Прежде, чем совершить короткое турне по основным ветвям и течениям, связанным с этой традицией европейской мысли, очень важно иметь в виду следующее. Если вспомнить снова и воспользоваться вполне респектабельными — особенно уместными в данном случае — приемами социологии науки и науковедческого анализа, — то есть учитывать списочные составы, общие объемы, тиражи, индексы цитирования изданной литературы, окажется, что по крайней мере три четверти философских трудов, написанных и изданных в нашем столетии в Западной Европе, Америке и Австралии, относятся к философии науки, философским проблемам науки или, наконец, находятся в связи с ней ( в том числе «за» науку и против нее). А это означает, что, рисуя общую панораму философского развития века, в принципе нельзя тогда избежать перекосов: остальные течения мысли по этим количественным показателям окажутся исчезающе малы. Не связанные со сциентизмам (так от латинского scientia — знание, наука — стала называться социальная позиция, убеждение в том, что наука и только она в состоянии разрешить все проблемы, стоящие перед человечеством) философские произведения и огромная масса сциентистски ориентированных работ — несопоставимые по численности величины. И, надо сказать, такое положение дел точно отражает реальность, а именно, место, принадлежащее науке в жизни современного общества и каждого отдельного человека. Поэтому и в данном вступительном тексте, и в корпусе текстов «Хрестоматии...» неизбежен и неустраним дисбаланс, который тоже следует иметь в виду: условно говоря, «антропологизм» представлен здесь гораздо шире, чем сциентизм. При знакомстве с современной западной философской литературой эти пропорции необходимо по возможности сохранять ради научной объективности. Наконец, еще одно серьезное основание для того, чтобы, имея в виду реальные пропорции, не пытаться точно отразить их здесь — это наличие большого количества реально доступной учащимся литературы по соответствующей проблематике: случилось так, что идеологические инстанции раньше всего открыли отечественным исследователям доступ именно к этим пластам философской мысли Запада.

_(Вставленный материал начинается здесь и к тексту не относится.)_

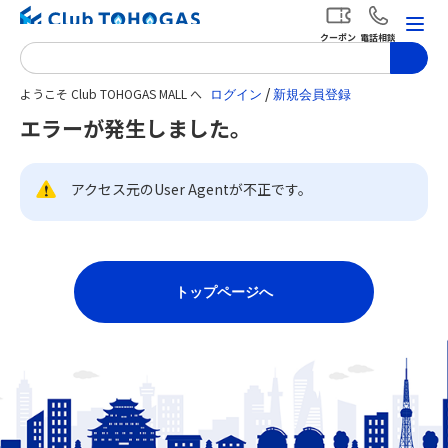
クーポン
電話相談
/
ようこそ Club TOHOGAS MALL へ
エラーが発生しました。
アクセス元のUser Agentが不正です。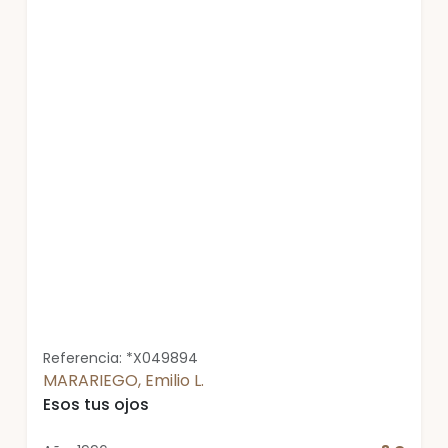
Referencia: *X049894
MARARIEGO, Emilio L.
Esos tus ojos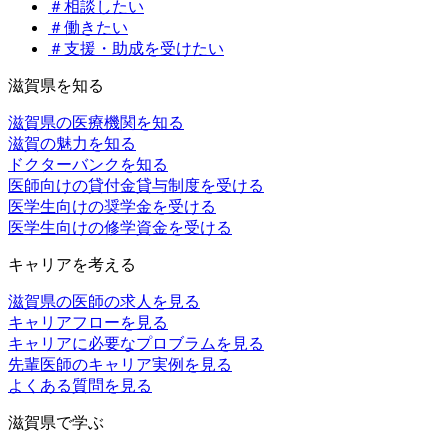
＃相談したい
＃働きたい
＃支援・助成を受けたい
滋賀県を知る
滋賀県の医療機関を知る
滋賀の魅力を知る
ドクターバンクを知る
医師向けの貸付金貸与制度を受ける
医学生向けの奨学金を受ける
医学生向けの修学資金を受ける
キャリアを考える
滋賀県の医師の求人を見る
キャリアフローを見る
キャリアに必要なプロブラムを見る
先輩医師のキャリア実例を見る
よくある質問を見る
滋賀県で学ぶ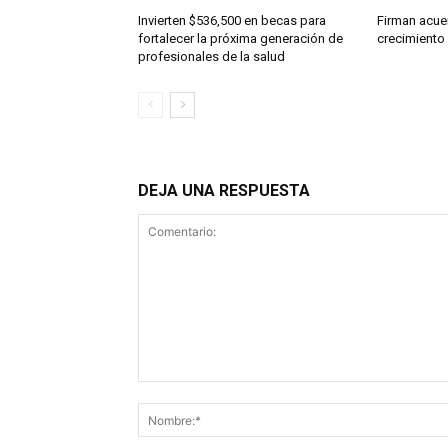
Invierten $536,500 en becas para
Firman acue
fortalecer la próxima generación de
crecimiento
profesionales de la salud
DEJA UNA RESPUESTA
Comentario: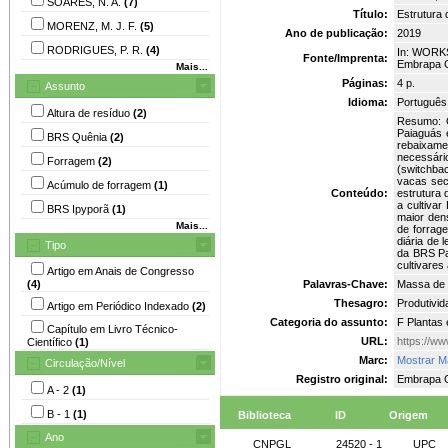
SOARES, N. A.
(7)
Título:
Estrutura 
MORENZ, M. J. F.
(5)
Ano de publicação:
2019
RODRIGUES, P. R.
(4)
In: WORKS
Fonte/Imprenta:
Embrapa G
Mais...
Páginas:
4 p.
Assunto
Idioma:
Português
Altura de resíduo
(2)
Resumo: O
Paiaguás 
BRS Quênia
(2)
rebaixame
necessári
Forragem
(2)
(switchba
vacas sec
Acúmulo de forragem
(1)
Conteúdo:
estrutura 
a cultiva
BRS Ipyporã
(1)
maior den
Mais...
de forrage
diária de 
Tipo
da BRS Pa
cultivares
Artigo em Anais de Congresso
(4)
Palavras-Chave:
Massa de f
Thesagro:
Produtivid
Artigo em Periódico Indexado
(2)
Categoria do assunto:
F Plantas
Capítulo em Livro Técnico-
URL:
https://w
Científico
(1)
Marc:
Mostrar M
Circulação/Nível
Registro original:
Embrapa G
A - 2
(1)
B - 1
(1)
Biblioteca
ID
Origem
Ano
CNPGL
24520 - 1
UPC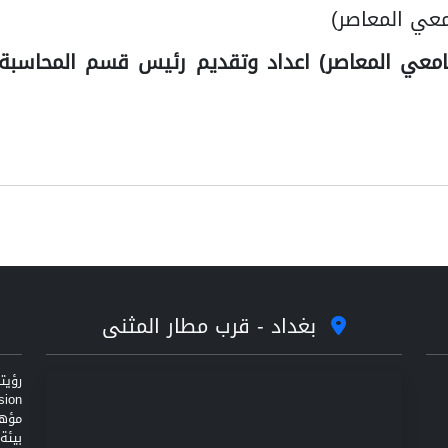
معي المعاصر)
جامعي المعاصر) اعداد وتقديم رئيس قسم المحاسبة
بغداد - قرب مطار المثنى
مؤهل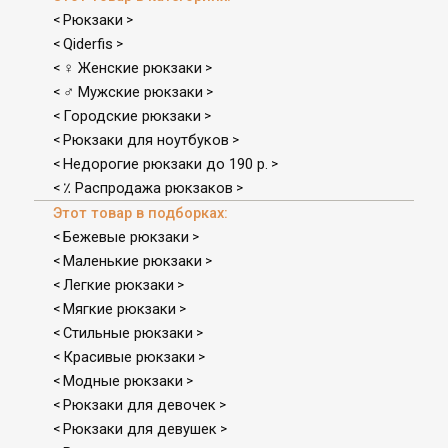
Рюкзаки
<
>
Qiderfis
<
>
♀ Женские рюкзаки
<
>
♂ Мужские рюкзаки
<
>
Городские рюкзаки
<
>
Рюкзаки для ноутбуков
<
>
Недорогие рюкзаки до 190 р.
<
>
٪ Распродажа рюкзаков
<
>
Этот товар в подборках:
Бежевые рюкзаки
<
>
Маленькие рюкзаки
<
>
Легкие рюкзаки
<
>
Мягкие рюкзаки
<
>
Стильные рюкзаки
<
>
Красивые рюкзаки
<
>
Модные рюкзаки
<
>
Рюкзаки для девочек
<
>
Рюкзаки для девушек
<
>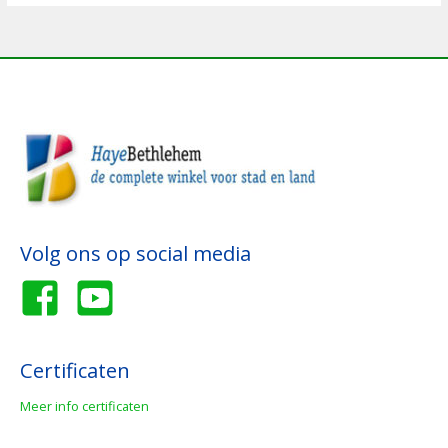
Volg ons op social media
Certificaten
Meer info certificaten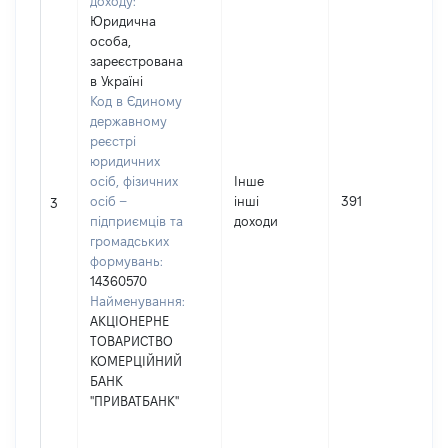
доходу:
Юридична
особа,
зареєстрована
в Україні
Код в Єдиному
державному
реєстрі
юридичних
осіб, фізичних
Інше
осіб –
інші
391
3
підприємців та
доходи
громадських
формувань:
14360570
Найменування:
АКЦІОНЕРНЕ
ТОВАРИСТВО
КОМЕРЦІЙНИЙ
БАНК
"ПРИВАТБАНК"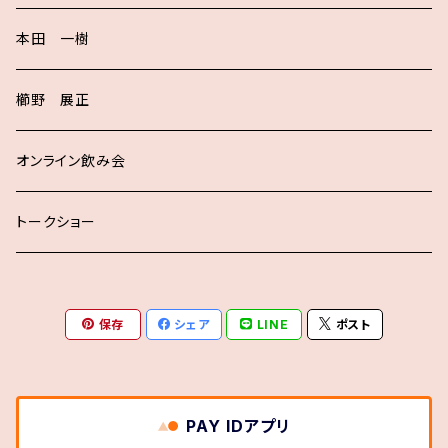
本田 一樹
櫛野 展正
オンライン飲み会
トークショー
保存
シェア
LINE
ポスト
PAY IDアプリ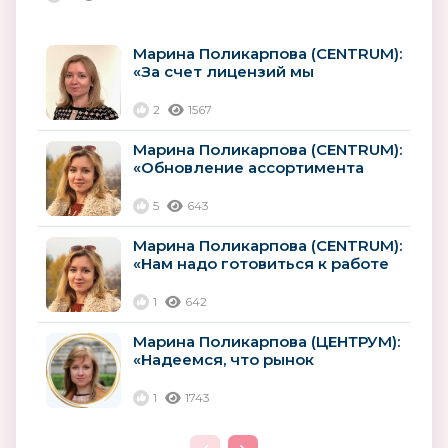
покупателей»
Марина Поликарпова (CENTRUM):
«За счет лицензий мы
значительно увеличиваем свой
оборот»
2
1567
Марина Поликарпова (CENTRUM):
«Обновление ассортимента
рюкзаков и ранцев, как
правило,...
5
643
Марина Поликарпова (CENTRUM):
«Нам надо готовиться к работе
и успеху в любой ситуации»
1
642
Марина Поликарпова (ЦЕНТРУМ):
«Надеемся, что рынок
привыкнет к новым ценам»
1
1743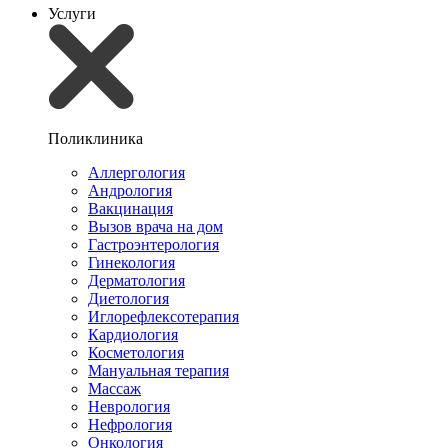
Услуги
Поликлиника
Аллергология
Андрология
Вакцинация
Вызов врача на дом
Гастроэнтерология
Гинекология
Дерматология
Диетология
Иглорефлексотерапия
Кардиология
Косметология
Мануальная терапия
Массаж
Неврология
Нефрология
Онкология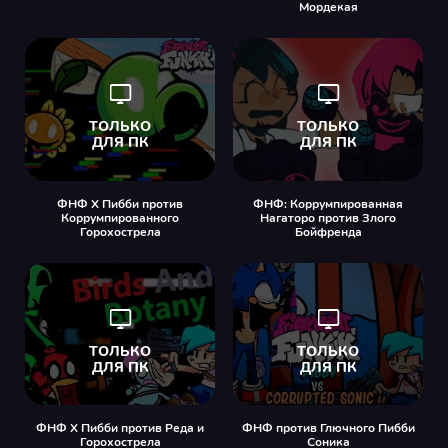
Мордекая
ФНФ X Пибби против
ФНФ: Коррумпированная
Коррумпированного
Нагаторо против Злого
Горохострела
Бойфренда
ФНФ X Пибби против Реда и
ФНФ против Глючного Пибби
Горохострела
Соника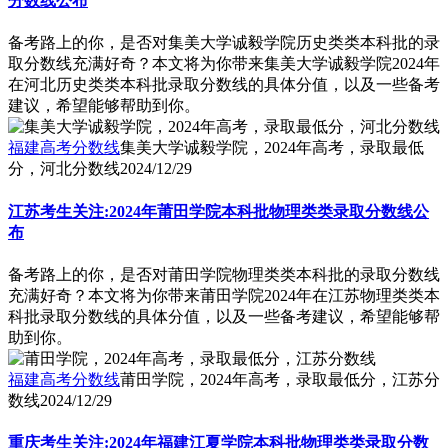
分数线公布
备考路上的你，是否对集美大学诚毅学院历史类类本科批的录
取分数线充满好奇？本文将为你带来集美大学诚毅学院2024年
在河北历史类类本科批录取分数线的具体分值，以及一些备考
建议，希望能够帮助到你。
福建高考分数线
集美大学诚毅学院，2024年高考，录取最低
分，河北分数线
2024/12/29
江苏考生关注:2024年莆田学院本科批物理类类录取分数线公
布
备考路上的你，是否对莆田学院物理类类本科批的录取分数线
充满好奇？本文将为你带来莆田学院2024年在江苏物理类类本
科批录取分数线的具体分值，以及一些备考建议，希望能够帮
助到你。
福建高考分数线
莆田学院，2024年高考，录取最低分，江苏分
数线
2024/12/29
重庆考生关注:2024年福建江夏学院本科批物理类类录取分数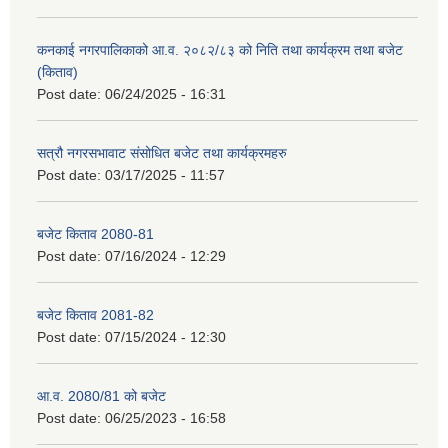
कनकाई नगरपालिकाको आ.व. २०८२/८३ को निति तथा कार्यक्रम तथा बजेट
(किताव)
Post date:
06/24/2025 - 16:31
सत्रौ नगरसभावाट संसोधित बजेट तथा कार्यक्रमहरु
Post date:
03/17/2025 - 11:57
बजेट किताव 2080-81
Post date:
07/16/2024 - 12:29
बजेट किताव 2081-82
Post date:
07/15/2024 - 12:30
आ.व. 2080/81 को बजेट
Post date:
06/25/2023 - 16:58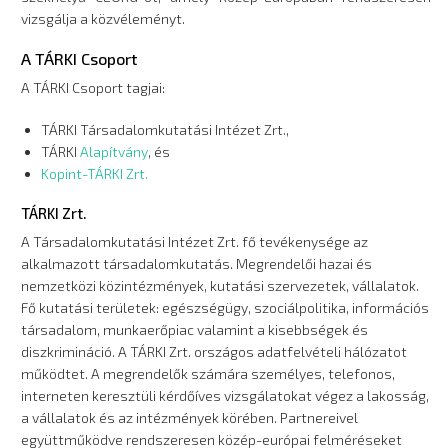
vizsgálja a közvéleményt.
A TÁRKI Csoport
A TÁRKI Csoport tagjai:
TÁRKI Társadalomkutatási Intézet Zrt.,
TÁRKI
Alapítvány
, és
Kopint-TÁRKI Zrt.
TÁRKI Zrt.
A Társadalomkutatási Intézet Zrt. fő tevékenysége az
alkalmazott társadalomkutatás. Megrendelői hazai és
nemzetközi közintézmények, kutatási szervezetek, vállalatok.
Fő kutatási területek: egészségügy, szociálpolitika, információs
társadalom, munkaerőpiac valamint a kisebbségek és
diszkrimináció. A TÁRKI Zrt. országos adatfelvételi hálózatot
működtet. A megrendelők számára személyes, telefonos,
interneten keresztüli kérdőíves vizsgálatokat végez a lakosság,
a vállalatok és az intézmények körében. Partnereivel
együttműködve rendszeresen közép-európai felméréseket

Противостояние традиционного и новаторского в культуре венчает, бесспорно, главное событие философской жизни в XX веке — блистательный взлет неопозитивизма, или, как его часто называли в первой половине века, «третьего позитивизма» для отличения как от первого, так и от второго — позитивизма Э.Маха, Р.Авенариуса и др. Первоначально неопозитивизм строил опоры на методологическом фундаменте физико-математического естествознания, а в дальнейшем осуществил экспансию в гуманитаристику — лингвистику, историю, этнологию. Принцип «наука сама себе философия», который исповедовали все позитивисты, поставил перед ними заново дилемму: если вся философия — это «некритическая метафизика», то философия либо не нужна, либо должна заново переопределить свой предмет и обосновать метод овладения этим предметом. Вокруг этого проблемного поля в первой половине века велись нескончаемые споры, в ходе которых философы неопозитивистской ориентации все больше отдалялись от «гуманитариев», способствуя образованию тех самых «двух культур»...

Постепенно, однако, через множество посредствующих звеньев, каждое из которых могло бы стать интереснейшей главой в романизированной истории науки (и которые можно представить здесь только грубо, схематично и не без потерь), в русле неопозитивизма сложилось общепринятое представление о предмете и методах философского исследования. Это представление многократно корректировалось, но оставалось позитивистским. по основной интенции и взгляду на предмет познания и аналитическим — по общим представлениям о методах познания предмета.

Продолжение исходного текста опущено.